TANSY
Tuesday, 8:30 AM. 59 degrees F, wind WNW, calm at present. The sky is partly cloudy, the humidity is 80% and the barometer is high, at 30.15".
Our trip to Milwaukee was an exhausting success, filled as it was with all the to-do of niece Emily's wedding and a stay with cousin Susan and her other guests. We arrived home last night after detouring to Rhinelander and the Northwoods Nursery to pick up thirty potted ferns. Today we have to catch up with all sorts of things, and of course most importantly, to pick Buddy up from the kennel. We hope he is glad to see us, but one never knows...dogs sometimes resent having been left behind and retaliate by pouting for a while. And, Buddy may do so, even though we told him he hadn't been invited.
The trip to Milwaukee, mostly straight down US Hwy. 51 and I39, revealed Wisconsin to be almost uniformly green...grasses, trees and shrubs, corn...lots and lots of corn. It was surprising how few other colors we saw, and in many cases it was green on green, shrubs adorned with the greenish flowers of wild cucumber, Echinocystus lobata, that stuck up like a bad haircut. On the way back, only three days later, the roadsides were yellow with tansy, Tanacetum vulgare, that seemed to be virtually everywhere.
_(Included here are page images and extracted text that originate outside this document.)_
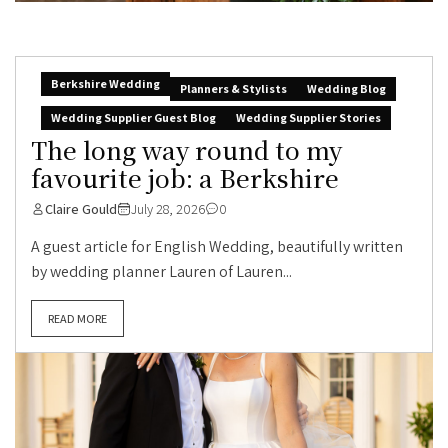
Berkshire Wedding
Planners & Stylists
Wedding Blog
Wedding Supplier Guest Blog
Wedding Supplier Stories
The long way round to my
favourite job: a Berkshire
Claire Gould
July 28, 2026
0
A guest article for English Wedding, beautifully written
by wedding planner Lauren of Lauren...
READ MORE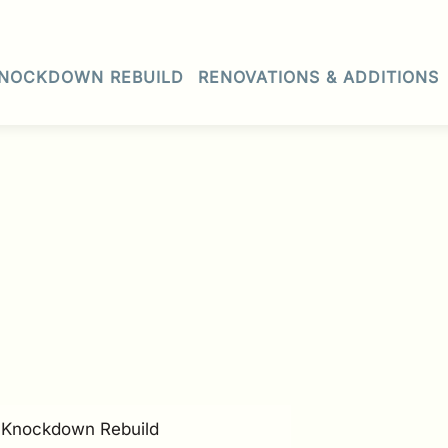
NOCKDOWN REBUILD
RENOVATIONS & ADDITIONS
• Knockdown Rebuild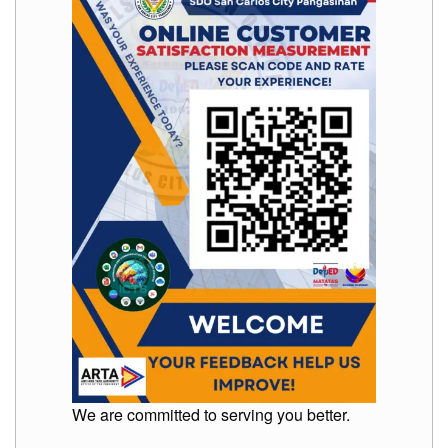
Memorandum
Unnumbered
Memorandum
Regional
Memoranda
Resources
EPT
Results
SDO
Training
BAC
Invitation
to
Bid
Bid
Opportunities
We are committed to serving you better.
Notice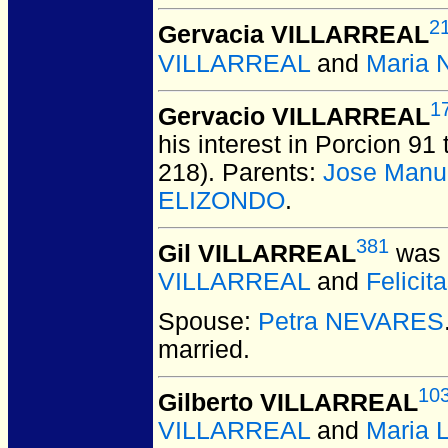
2
Gervacia VILLARREAL
VILLARREAL
and
Maria 
1
Gervacio VILLARREAL
his interest in Porcion 91 
218). Parents:
Jose Manu
ELIZONDO
.
381
Gil VILLARREAL
was 
VILLARREAL
and
Felici
Spouse:
Petra NEVARES
married.
10
Gilberto VILLARREAL
VILLARREAL
and
Maria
In between all the hubbub we managed to get to Milwaukee's Whitnall Park and Boerner Botanical Gardens, where I started my career almost fifty years ago. Among other responsibilities at the time, I designed and planted two botanical projects, a prairie and a bog garden, and I was anxious to visit them, as I had not seen them for some years. My next several blogs will tell you how they are surviving and something about their design and maintenance.